Las Vegas Sun

May 5, 2024

Beneath the primary’s ‘anti-tax victories’

The cry has gone out across the land, at least on the right side of the map: The conservative, anti-tax movement is ascendant in the Nevada GOP.

Tuesday’s erasure of three Republican assemblymen has the right wing soaring, with declarations that anyone who doesn’t hew to the anti-tax orthodoxy will crash and burn. But has anyone stopped to consider that these just might be flights of fancy?

Before the conservative editorialists, bloggers and politicians whip themselves into a frenzy, allow some facts to get in the way of their good story.

Francis Allen, Bob Beers and John Marvel lost for very different reasons in very different districts and anti-tax mania is responsible for only a part of their defeats. State Senate Majority Leader Bill Raggio, arguably as moderate or more so than those three, survived despite having voted for the largest tax increase in history, despite being challenged by a well-known anti-tax movement leader (Sharron Angle) and despite having been endorsed by the bete noire of the right, the state teachers union.
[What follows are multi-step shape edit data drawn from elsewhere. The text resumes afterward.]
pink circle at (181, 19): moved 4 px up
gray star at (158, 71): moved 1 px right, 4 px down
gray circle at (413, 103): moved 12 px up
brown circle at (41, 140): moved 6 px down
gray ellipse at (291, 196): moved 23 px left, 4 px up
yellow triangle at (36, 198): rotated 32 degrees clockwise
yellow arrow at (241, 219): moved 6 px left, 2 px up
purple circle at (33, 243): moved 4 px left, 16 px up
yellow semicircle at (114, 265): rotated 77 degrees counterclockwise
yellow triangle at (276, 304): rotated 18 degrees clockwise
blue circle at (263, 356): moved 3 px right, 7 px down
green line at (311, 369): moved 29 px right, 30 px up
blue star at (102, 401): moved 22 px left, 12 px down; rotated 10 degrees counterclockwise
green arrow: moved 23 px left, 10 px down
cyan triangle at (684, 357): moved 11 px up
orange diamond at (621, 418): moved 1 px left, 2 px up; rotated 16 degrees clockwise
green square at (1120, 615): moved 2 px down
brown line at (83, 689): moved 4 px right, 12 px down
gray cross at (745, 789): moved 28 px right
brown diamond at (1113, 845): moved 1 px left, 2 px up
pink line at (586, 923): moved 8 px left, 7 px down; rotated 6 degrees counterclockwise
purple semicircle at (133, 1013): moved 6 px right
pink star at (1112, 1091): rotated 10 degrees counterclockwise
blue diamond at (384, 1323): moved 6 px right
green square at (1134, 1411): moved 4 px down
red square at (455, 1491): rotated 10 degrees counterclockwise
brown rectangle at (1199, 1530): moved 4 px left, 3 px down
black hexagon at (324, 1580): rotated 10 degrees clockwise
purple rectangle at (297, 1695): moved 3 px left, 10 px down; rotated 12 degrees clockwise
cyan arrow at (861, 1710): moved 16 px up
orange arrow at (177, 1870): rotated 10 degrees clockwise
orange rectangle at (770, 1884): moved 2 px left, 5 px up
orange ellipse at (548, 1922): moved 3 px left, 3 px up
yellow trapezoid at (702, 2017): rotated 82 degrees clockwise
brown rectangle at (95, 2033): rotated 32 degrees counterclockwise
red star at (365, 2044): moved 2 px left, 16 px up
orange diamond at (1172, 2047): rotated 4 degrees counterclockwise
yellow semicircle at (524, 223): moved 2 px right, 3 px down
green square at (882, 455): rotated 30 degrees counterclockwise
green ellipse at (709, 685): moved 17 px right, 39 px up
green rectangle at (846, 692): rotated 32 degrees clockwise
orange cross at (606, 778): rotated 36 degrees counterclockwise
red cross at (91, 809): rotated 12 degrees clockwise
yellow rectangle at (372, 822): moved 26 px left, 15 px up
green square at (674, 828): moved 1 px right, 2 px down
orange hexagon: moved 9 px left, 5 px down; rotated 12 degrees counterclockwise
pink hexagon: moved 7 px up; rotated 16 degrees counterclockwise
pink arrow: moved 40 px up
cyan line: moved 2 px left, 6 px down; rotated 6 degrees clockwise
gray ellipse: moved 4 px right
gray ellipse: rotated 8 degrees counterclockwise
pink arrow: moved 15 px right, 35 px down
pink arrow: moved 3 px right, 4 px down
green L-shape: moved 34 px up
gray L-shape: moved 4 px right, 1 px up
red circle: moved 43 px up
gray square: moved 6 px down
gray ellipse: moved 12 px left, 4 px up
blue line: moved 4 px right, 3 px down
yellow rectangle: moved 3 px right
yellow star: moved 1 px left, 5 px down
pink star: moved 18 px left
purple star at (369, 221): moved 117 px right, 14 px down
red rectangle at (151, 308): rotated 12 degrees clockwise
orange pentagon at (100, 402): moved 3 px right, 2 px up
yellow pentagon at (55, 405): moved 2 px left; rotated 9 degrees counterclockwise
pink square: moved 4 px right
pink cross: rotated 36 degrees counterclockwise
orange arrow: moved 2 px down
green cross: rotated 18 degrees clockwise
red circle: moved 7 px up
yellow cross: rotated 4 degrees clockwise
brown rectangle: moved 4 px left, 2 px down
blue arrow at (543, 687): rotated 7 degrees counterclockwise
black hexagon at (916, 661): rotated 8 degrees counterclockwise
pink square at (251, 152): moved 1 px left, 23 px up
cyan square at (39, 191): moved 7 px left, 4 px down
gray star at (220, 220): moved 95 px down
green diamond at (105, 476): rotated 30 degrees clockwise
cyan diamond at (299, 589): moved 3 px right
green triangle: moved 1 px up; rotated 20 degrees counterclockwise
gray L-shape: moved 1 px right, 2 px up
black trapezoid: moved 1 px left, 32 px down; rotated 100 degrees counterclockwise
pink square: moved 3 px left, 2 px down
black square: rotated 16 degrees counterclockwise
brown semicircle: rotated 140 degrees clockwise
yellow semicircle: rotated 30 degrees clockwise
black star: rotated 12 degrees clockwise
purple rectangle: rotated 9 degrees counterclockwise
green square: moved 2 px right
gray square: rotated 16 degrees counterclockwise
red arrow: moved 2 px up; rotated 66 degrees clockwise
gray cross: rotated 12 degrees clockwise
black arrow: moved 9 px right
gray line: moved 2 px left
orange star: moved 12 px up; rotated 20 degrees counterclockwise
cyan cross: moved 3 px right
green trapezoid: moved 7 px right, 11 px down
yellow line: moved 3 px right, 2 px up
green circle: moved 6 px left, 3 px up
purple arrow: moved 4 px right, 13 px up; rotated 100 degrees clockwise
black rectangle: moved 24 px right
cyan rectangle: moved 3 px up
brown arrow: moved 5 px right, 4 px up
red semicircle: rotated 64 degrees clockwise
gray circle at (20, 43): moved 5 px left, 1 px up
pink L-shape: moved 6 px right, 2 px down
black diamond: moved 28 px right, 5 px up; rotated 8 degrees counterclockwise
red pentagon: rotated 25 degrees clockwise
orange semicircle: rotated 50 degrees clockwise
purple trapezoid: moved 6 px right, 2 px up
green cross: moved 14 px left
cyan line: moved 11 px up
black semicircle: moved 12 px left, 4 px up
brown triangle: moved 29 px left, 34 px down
In politics, as in life, things rarely are as simple as they look. Concluding that trio lost because they were not anti-tax enough is the same kind of one-dimensional thinking that might lead a tunnel-vision-impaired leftie to believe that Gov. Jim Gibbons, whose policy vocabulary contains three words, has a 30 percent approval rating because all he can say is “no new taxes.” There might be, ahem, a few other reasons.

Each Assembly race had its own dynamic.

Yes, Marvel also voted for that 2003 tax increase, so the tax issue was a significant factor in his loss. But his opponent, Don Gustavson, is a former assemblyman who benefited from running against a man who had served three decades in the year that term limits became a huge issue. And by focusing on the populous urban area of the district, Gustavson was able to pummel Marvel outside his base.

So now Marvel’s entire career is tarnished because a one-note candidate, a former backbencher who makes Angle look like Margaret Thatcher, erases all of his good works. Perhaps he should have retired voluntarily, but it is sad nonetheless.

In the two races down here, Allen and Beers were done in less by not passing any conservative litmus test than they were by their own amplified idiosyncrasies. Neither Allen nor Beers had much support, outside of boilerplate rhetoric, from the party’s leaders, who implicitly condoned insiders helping the challengers.

Allen was beset by problems, most of them self-inflicted, including that sensational fracas with her husband. Beers was a classic accident of history, a man who used the familiar name of a state senator to win office two years ago and then proceeded to marginalize himself upon his arrival in Carson City.

Another factor that can’t be ignored is that the turnout was so low Tuesday that to draw any conclusions applicable to the general election is silly. Do I believe that 20 percent or so of GOP voters care only about a no-tax pledge and are led like sheep to the polls if the mail and robocalls tell them what to do? Sure. Just as a small percentage of the extreme left is narrow-minded and easy to motivate.

But it is the inflexible and ideological voters who turn out in primaries, and they ended the political lives of Marvel, Allen and Beers. The only way to combat that phenomenon is money, which explains why Raggio survived against Angle, who is a former assemblywoman, erstwhile congressional hopeful and property tax revolt leader. Raggio raised 10 times as much campaign cash as Angle and that allowed him to retain Billy Rogers’ microtargeting operation, which drove up turnout and saved him.

Nevertheless, we did have to witness the grotesquerie of a legendary legislator begging for votes by declaring he won’t raise taxes — the same man who said he would never sign silly no-tax pledges. That goes to show that a minority, if vocal, can scare anyone, especially in unpredictable primaries.

The general election, though, is a different animal. The turnout likely will quintuple with the presidential race driving voters to the polls and diluting the impact of those who ousted the Assembly trio. That doesn’t mean the extremes on either side can be ignored, but they will not be the dominant part of the electorate, as they were Tuesday.

Most voters are less susceptible to button-pushing than those who cast ballots this week, so I am sure candidates will provide more thoughtful solutions for a state in crisis when they campaign during the next 80 days. Or is that just a flight of fancy, too?